Apart from TV, I had a second addiction. Comics, which of course later developed to love of books, from fiction to non-fiction, which would become my forte. Archie, Adventures of Tin-Tin & Spiderman were my favourites. Even when I grew older than the earlier two, and eventually the third, it hasn’t stopped me from having a go at them when I needed to, this time online and no longer on paper. I made friends sometimes based on the fact that the person had loads of comics, and Asunkun who had siblings ship them in bountifuls easily comes to mind. Many times he forgot to ask me for them, and I took such opportunities to conveniently forget to return such, that happen to be in my possession at the time. I read those comics voraciously, and then tried my hand at making some of my own, in a way to tell my stories, to which I was quite very unsuccessful.

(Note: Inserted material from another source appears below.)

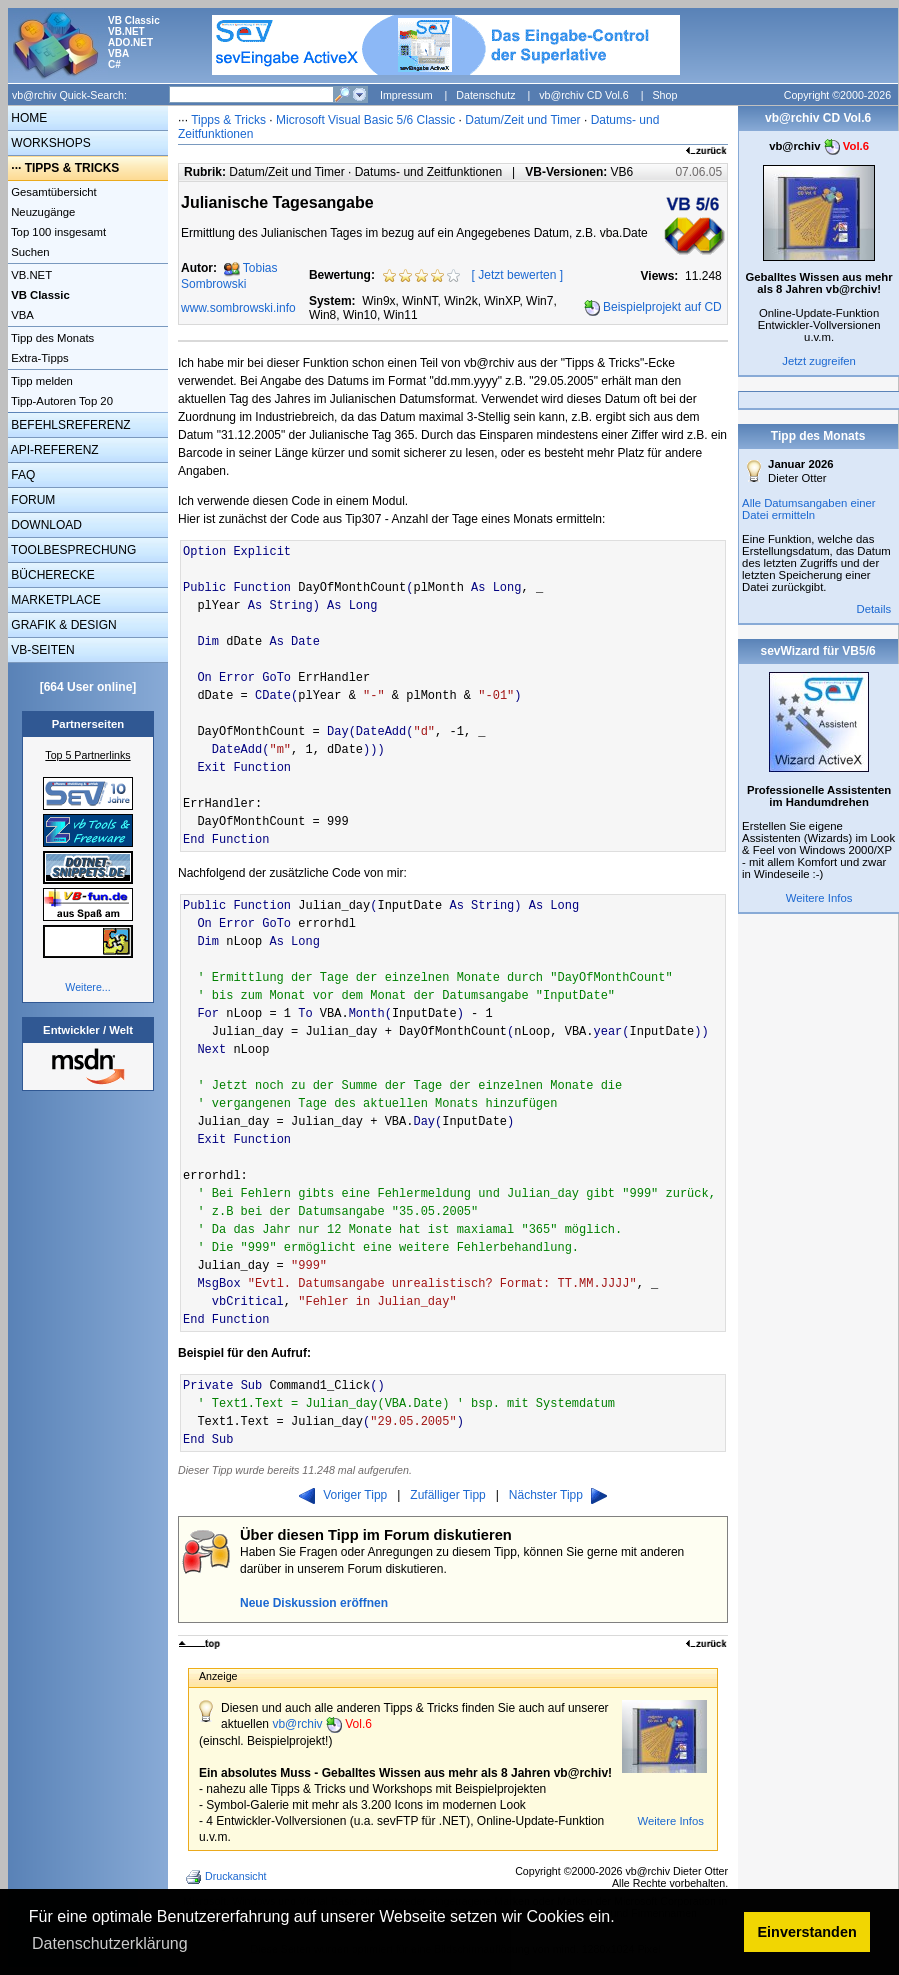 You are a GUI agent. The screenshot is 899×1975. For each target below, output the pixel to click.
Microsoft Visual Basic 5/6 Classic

When the movie adaptations of Stan Lee’s efforts in the superheroes genre became a thing, I almost was going to pick a side in his favour for Marvel Comics superheroes over their DC Comics counterparts, but luckily it was no biggie at the time, but you could tell that I was partial in favour of Stan Lee’s Marvel, and most especially the Spiderman Franchise. Each time there was a case of matchmaking strengths of a Marvel comic superhero, with that of DC’s, I always staked my claim with Marvel’s except for when Superman was concerned, that was a no-brainer. Another factor that made Marvel Comic’s movie adaptations something to look up to was Stan Lee’s cameos, most of which

take just a few seconds long in the superhero movies he appears in, with his characteristic short but impactful statements or comments, or the very loud silence that he leads to occasion in heralding a significant event in the movie, to absentminded calmness in the midst of chaos, to actively rescuing someone, as superheroes engage themselves in fights that leave destruction in their wake.

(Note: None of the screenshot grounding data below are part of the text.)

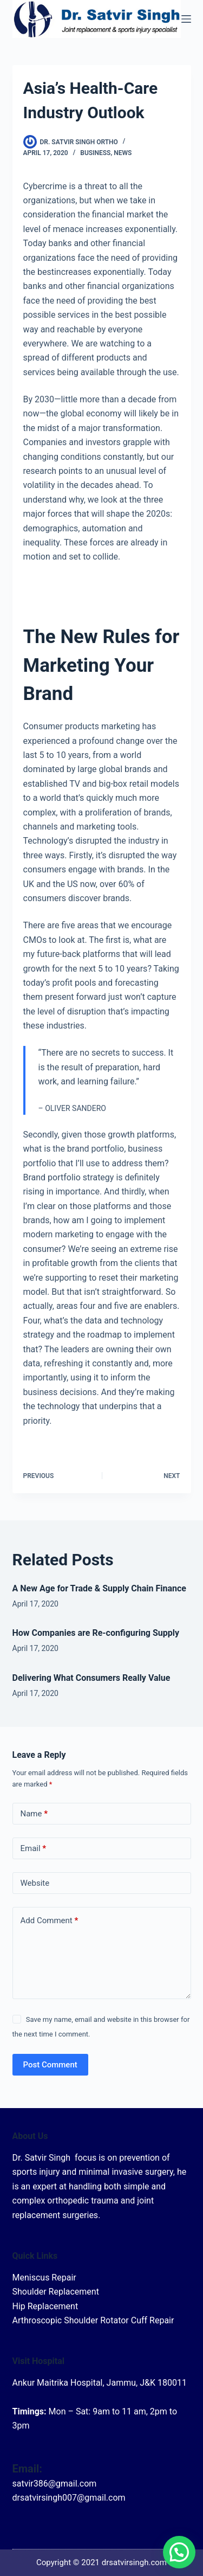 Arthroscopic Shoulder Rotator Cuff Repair (93, 2320)
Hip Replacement (45, 2306)
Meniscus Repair (44, 2277)
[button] (179, 2552)
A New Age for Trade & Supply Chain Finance (99, 1588)
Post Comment (50, 2065)
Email (34, 1848)
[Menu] (186, 19)
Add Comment (49, 1921)
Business (95, 153)
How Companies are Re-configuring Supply (96, 1633)
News (123, 153)
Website (35, 1883)
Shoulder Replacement (55, 2291)
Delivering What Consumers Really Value (91, 1678)
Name (34, 1814)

Stan Lee it is, that I owe my Peter “Panness” to. But for him, I’d have been a hundred and fifty two today, but just less than a week to my year and two scores on terra firma, I remain so very young at heart, and I can imagine that same can be said to be true of Stan Lee, even though he lived to the ripe age of ninety-five. Lovers of Stan Lee will take solace in the fact that they aren’t alone in their grief,  as this isn’t a familial or national loss, but an intercontinental and international one, maybe even galactical. It goes to show that one hardly needs to be President, or the strongest man in the world to leave ones imprints on the sands of time. For now, I can’t wait to see what Mr. Lee will have to say in his cameo for the upcoming AVENGERS 4.